> Material provided
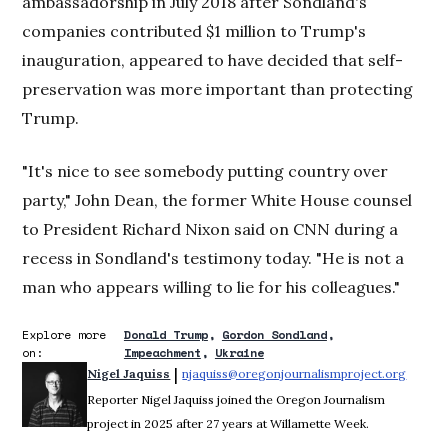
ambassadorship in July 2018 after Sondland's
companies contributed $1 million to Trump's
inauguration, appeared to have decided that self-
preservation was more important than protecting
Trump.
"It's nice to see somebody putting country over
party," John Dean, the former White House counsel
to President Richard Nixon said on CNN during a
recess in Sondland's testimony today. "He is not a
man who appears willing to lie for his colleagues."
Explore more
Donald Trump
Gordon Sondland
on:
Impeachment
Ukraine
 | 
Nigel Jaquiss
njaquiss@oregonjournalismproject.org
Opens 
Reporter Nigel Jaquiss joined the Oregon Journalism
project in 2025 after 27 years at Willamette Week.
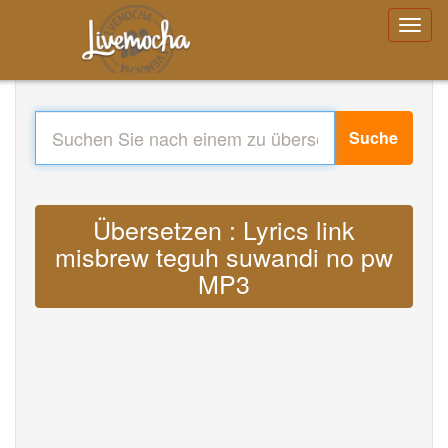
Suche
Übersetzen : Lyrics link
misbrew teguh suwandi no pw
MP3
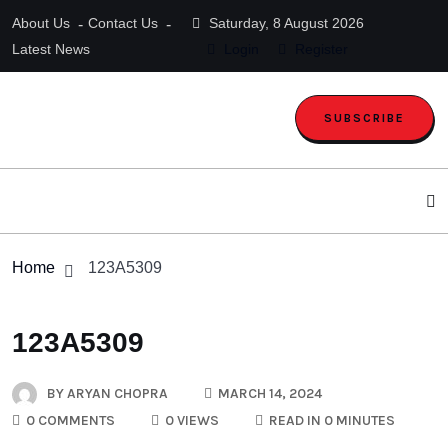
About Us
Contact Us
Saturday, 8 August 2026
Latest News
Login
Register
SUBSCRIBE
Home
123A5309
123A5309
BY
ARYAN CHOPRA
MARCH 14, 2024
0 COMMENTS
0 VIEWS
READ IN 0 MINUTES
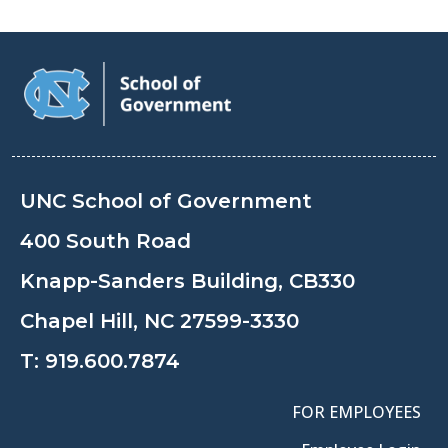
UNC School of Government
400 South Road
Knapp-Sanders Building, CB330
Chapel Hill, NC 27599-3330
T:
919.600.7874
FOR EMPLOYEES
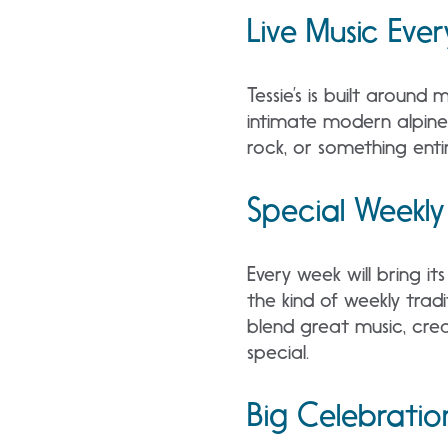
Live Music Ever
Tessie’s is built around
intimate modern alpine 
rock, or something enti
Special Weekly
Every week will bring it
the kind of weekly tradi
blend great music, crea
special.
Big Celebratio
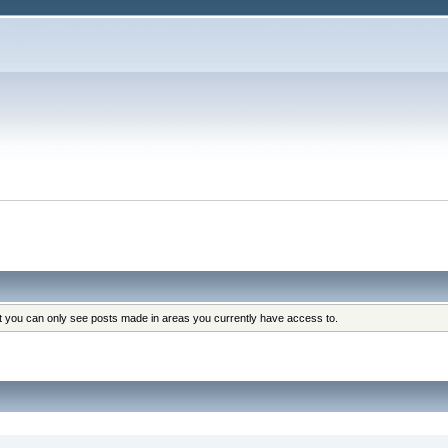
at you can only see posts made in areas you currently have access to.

* * *

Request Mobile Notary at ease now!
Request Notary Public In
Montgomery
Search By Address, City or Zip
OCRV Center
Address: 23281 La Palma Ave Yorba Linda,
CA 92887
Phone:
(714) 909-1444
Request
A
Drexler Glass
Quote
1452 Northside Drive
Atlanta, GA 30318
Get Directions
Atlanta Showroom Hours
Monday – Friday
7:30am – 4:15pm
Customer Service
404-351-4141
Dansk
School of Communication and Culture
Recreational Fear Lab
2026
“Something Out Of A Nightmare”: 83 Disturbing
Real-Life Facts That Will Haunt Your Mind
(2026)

> The problem
Within the listing above, extract exactly the lines that run from the one containing "Reporter Nigel Jaquiss" through the one containing "at you can only", excluding any pictures.

> Result below
Reporter Nigel Jaquiss joined the Oregon Journalism
project in 2025 after 27 years at Willamette Week.
Suche
Übersetzen : Lyrics link
misbrew teguh suwandi no pw
MP3
About Us
Contact Us
Saturday, 8 August 2026
Latest News
Login
Register
SUBSCRIBE
Home
123A5309
123A5309
BY
ARYAN CHOPRA
MARCH 14, 2024
0 COMMENTS
0 VIEWS
READ IN 0 MINUTES
UNC School of Government
400 South Road
Knapp-Sanders Building, CB330
Chapel Hill, NC 27599-3330
T:
919.600.7874
FOR EMPLOYEES
Live Music Ever
Tessie’s is built around
intimate modern alpine 
rock, or something enti
Special Weekly
Every week will bring it
the kind of weekly tradi
blend great music, crea
special.
Big Celebratio
at you can only see posts made in areas you currently have access to.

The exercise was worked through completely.